Quinquenellen kommen aus der Höllen.
(Quinquenellen gehen auf Kaiser Justinian (* um 482 bis † 14.11.565) zurück. Nach einer Verordnung sollte ein Schuldner, dessen Zahlungsunfähigkeit durch Unglücksfälle herbeigeführt worden war, noch 5 Jahre (quinquennale spatium) Aufschub erhalten. Weil dadurch die Rechte der Gläubiger verletzt wurden, nannte man diese Quinquenellen eine Erfindung des Teufels.)

Undank, Hoffart und Neid sind drei böse Höllen Hunde.

Wäre kein Eigenwille, so wäre keine Hölle.

Was doch die Gewohnheit tut, sprach der Schneider, da warf er einen Lappen von seinem eigenen Tuch in die Hölle.

Wenn der Krieg anfängt, so eröffnen sich die Pforten der Hölle.

Wenn der Teufel einen Vormund hätte, kam' er um die Hölle.

Wenn die Sonne scheint und es zugleich regnet, so ist es in der Hölle Kirchweih.
Wenn es bei Sonnenschein regnet, so ist Kirmes in der Hölle.
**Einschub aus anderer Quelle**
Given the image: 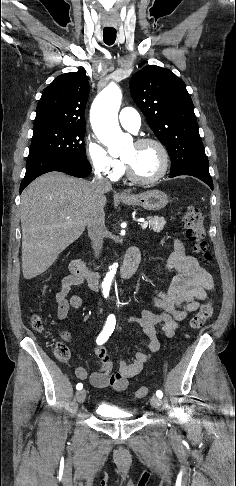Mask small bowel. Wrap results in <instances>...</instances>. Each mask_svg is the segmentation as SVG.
<instances>
[{
  "label": "small bowel",
  "instance_id": "1",
  "mask_svg": "<svg viewBox=\"0 0 236 486\" xmlns=\"http://www.w3.org/2000/svg\"><path fill=\"white\" fill-rule=\"evenodd\" d=\"M164 269L177 272L166 290L156 291L151 302L162 310L161 313H152L143 308L138 316H130L128 321L138 324L149 338V352H135L131 361L121 360L117 371H113V363L105 348L95 350L100 360V368L89 376L91 384L97 388H109L114 391H123L127 388L129 379L137 376L148 361L150 354L156 353L160 343L156 334V327L161 326L167 337L174 336L180 322L189 314L199 308L200 301L205 300L208 293L213 290L211 275L200 266L199 262L185 253L184 245L179 239L174 240V250L162 265ZM82 281L74 275L62 279L55 295L57 302L56 316L59 320L67 317L72 309L81 306V298L73 294L76 287H81ZM64 339H69L67 332H62ZM75 375L80 380L88 378L85 367L78 366Z\"/></svg>",
  "mask_w": 236,
  "mask_h": 486
}]
</instances>
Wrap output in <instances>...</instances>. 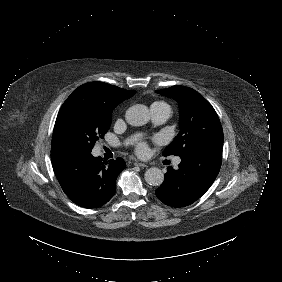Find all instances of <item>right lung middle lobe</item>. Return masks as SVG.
Returning a JSON list of instances; mask_svg holds the SVG:
<instances>
[{
    "label": "right lung middle lobe",
    "mask_w": 282,
    "mask_h": 282,
    "mask_svg": "<svg viewBox=\"0 0 282 282\" xmlns=\"http://www.w3.org/2000/svg\"><path fill=\"white\" fill-rule=\"evenodd\" d=\"M136 93L118 88L94 93H72L62 105L54 126L51 160L91 152L108 131L113 109Z\"/></svg>",
    "instance_id": "dd1d6c3e"
}]
</instances>
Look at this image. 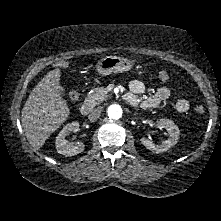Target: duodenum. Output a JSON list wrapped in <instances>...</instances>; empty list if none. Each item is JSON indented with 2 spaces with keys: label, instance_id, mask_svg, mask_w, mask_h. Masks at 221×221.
I'll return each instance as SVG.
<instances>
[{
  "label": "duodenum",
  "instance_id": "410a0bca",
  "mask_svg": "<svg viewBox=\"0 0 221 221\" xmlns=\"http://www.w3.org/2000/svg\"><path fill=\"white\" fill-rule=\"evenodd\" d=\"M123 99L125 102L129 103V104H134L135 103V99L132 95L130 94H125L123 96ZM91 110V105L89 103H84L81 107H80V112L82 115H87L89 114Z\"/></svg>",
  "mask_w": 221,
  "mask_h": 221
}]
</instances>
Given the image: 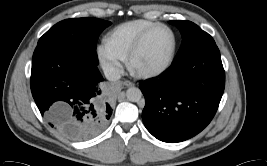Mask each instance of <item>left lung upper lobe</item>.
Instances as JSON below:
<instances>
[{
    "mask_svg": "<svg viewBox=\"0 0 267 166\" xmlns=\"http://www.w3.org/2000/svg\"><path fill=\"white\" fill-rule=\"evenodd\" d=\"M182 34V45L175 61H180L202 47L215 45L213 38L198 25L190 21H170Z\"/></svg>",
    "mask_w": 267,
    "mask_h": 166,
    "instance_id": "1",
    "label": "left lung upper lobe"
}]
</instances>
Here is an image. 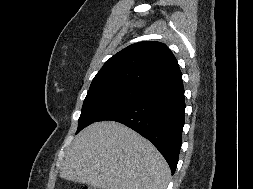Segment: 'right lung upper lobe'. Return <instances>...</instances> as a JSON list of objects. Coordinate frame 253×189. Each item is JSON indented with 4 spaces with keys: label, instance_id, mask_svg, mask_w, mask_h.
Here are the masks:
<instances>
[{
    "label": "right lung upper lobe",
    "instance_id": "cb5924a9",
    "mask_svg": "<svg viewBox=\"0 0 253 189\" xmlns=\"http://www.w3.org/2000/svg\"><path fill=\"white\" fill-rule=\"evenodd\" d=\"M182 80L176 58L163 43L132 44L108 59L92 80L89 90L128 86L146 91Z\"/></svg>",
    "mask_w": 253,
    "mask_h": 189
}]
</instances>
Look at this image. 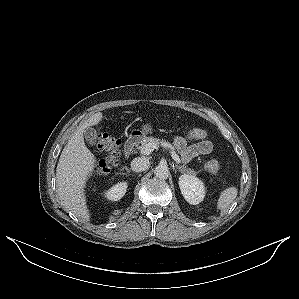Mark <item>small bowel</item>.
Wrapping results in <instances>:
<instances>
[{
    "label": "small bowel",
    "mask_w": 299,
    "mask_h": 299,
    "mask_svg": "<svg viewBox=\"0 0 299 299\" xmlns=\"http://www.w3.org/2000/svg\"><path fill=\"white\" fill-rule=\"evenodd\" d=\"M174 146L184 162H189L197 156L207 155L213 149V144L209 140H201L188 145L186 140L181 136L175 137Z\"/></svg>",
    "instance_id": "1"
}]
</instances>
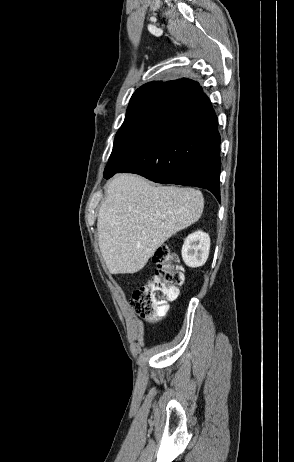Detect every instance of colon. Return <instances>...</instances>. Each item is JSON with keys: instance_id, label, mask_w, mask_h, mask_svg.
Here are the masks:
<instances>
[{"instance_id": "obj_1", "label": "colon", "mask_w": 294, "mask_h": 462, "mask_svg": "<svg viewBox=\"0 0 294 462\" xmlns=\"http://www.w3.org/2000/svg\"><path fill=\"white\" fill-rule=\"evenodd\" d=\"M154 273L132 296L130 306L147 322H156L167 312V301L177 298L184 282L183 267L168 247H159L154 255Z\"/></svg>"}]
</instances>
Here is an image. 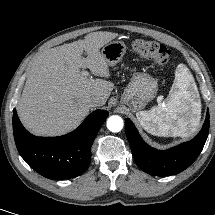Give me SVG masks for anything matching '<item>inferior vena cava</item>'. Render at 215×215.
<instances>
[{"mask_svg": "<svg viewBox=\"0 0 215 215\" xmlns=\"http://www.w3.org/2000/svg\"><path fill=\"white\" fill-rule=\"evenodd\" d=\"M87 104L90 108L98 107L102 105V101L98 97H90L87 99Z\"/></svg>", "mask_w": 215, "mask_h": 215, "instance_id": "obj_1", "label": "inferior vena cava"}]
</instances>
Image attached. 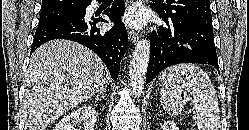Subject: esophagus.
I'll use <instances>...</instances> for the list:
<instances>
[{
  "mask_svg": "<svg viewBox=\"0 0 249 130\" xmlns=\"http://www.w3.org/2000/svg\"><path fill=\"white\" fill-rule=\"evenodd\" d=\"M128 38L132 43H135L139 40V33L133 29H129Z\"/></svg>",
  "mask_w": 249,
  "mask_h": 130,
  "instance_id": "esophagus-1",
  "label": "esophagus"
}]
</instances>
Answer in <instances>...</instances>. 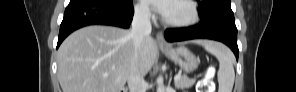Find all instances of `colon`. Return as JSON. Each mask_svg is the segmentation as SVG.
<instances>
[{
	"instance_id": "obj_1",
	"label": "colon",
	"mask_w": 296,
	"mask_h": 92,
	"mask_svg": "<svg viewBox=\"0 0 296 92\" xmlns=\"http://www.w3.org/2000/svg\"><path fill=\"white\" fill-rule=\"evenodd\" d=\"M210 86H211V77L208 74L207 76H205L201 80L200 86H199V91L200 92H208V91H210Z\"/></svg>"
}]
</instances>
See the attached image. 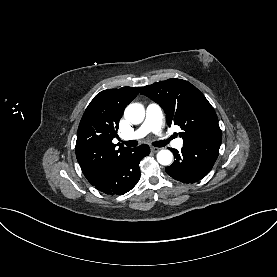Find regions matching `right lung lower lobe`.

Wenn es Krieg gibt, so macht der Teufel die Hölle um hundert Klafter weiter.
Gibt es Krieg, so macht der Teufel die Hölle weiter.

Wer Armut hat, der hat die Hölle.

Wer den Teufel zum Freund hat, hat's gut in der Hölle.
Wer den Teufel zum Freunde hat, kann leicht zur Hölle kommen.

Wer Schätze sammelt und niemanden Gutes tut, der spart sein Brot und läuft zur Hölle.

Wer sich vor der Hölle fürchtet, der fährt hinein.

Wer schon vor der Hölle ist, mag den Teufel wohl zu Gevattern bitten.
Wer vor der Hölle wohnt, muss den Teufel zu Gevatter bitten.
(Wander meint zu diesem Sprichwort: „Wer böse Nachbarn hat, muss suchen, in gutem Vernehmen mit ihnen zu bleiben.“ Aus meiner Erfahrung kann ich dazu sagen: Manche Nachbarn wollen das absolut nicht, sie sind und bleiben böse.)

Wer vor der Hölle wohnt, muss den Teufel zum Freunde haben.

Wie die Menschen werden gescheiter, macht der Teufel die Hölle weiter.

Wo ein Ort auf der Hölle steht, tritt man dem Teufel leicht auf den Kopf.

Wo weder Glauben an Himmel noch Hölle, da zieht der Teufel alle Gefälle.

Zu den erschlagenen Franken gehört eine große Hölle.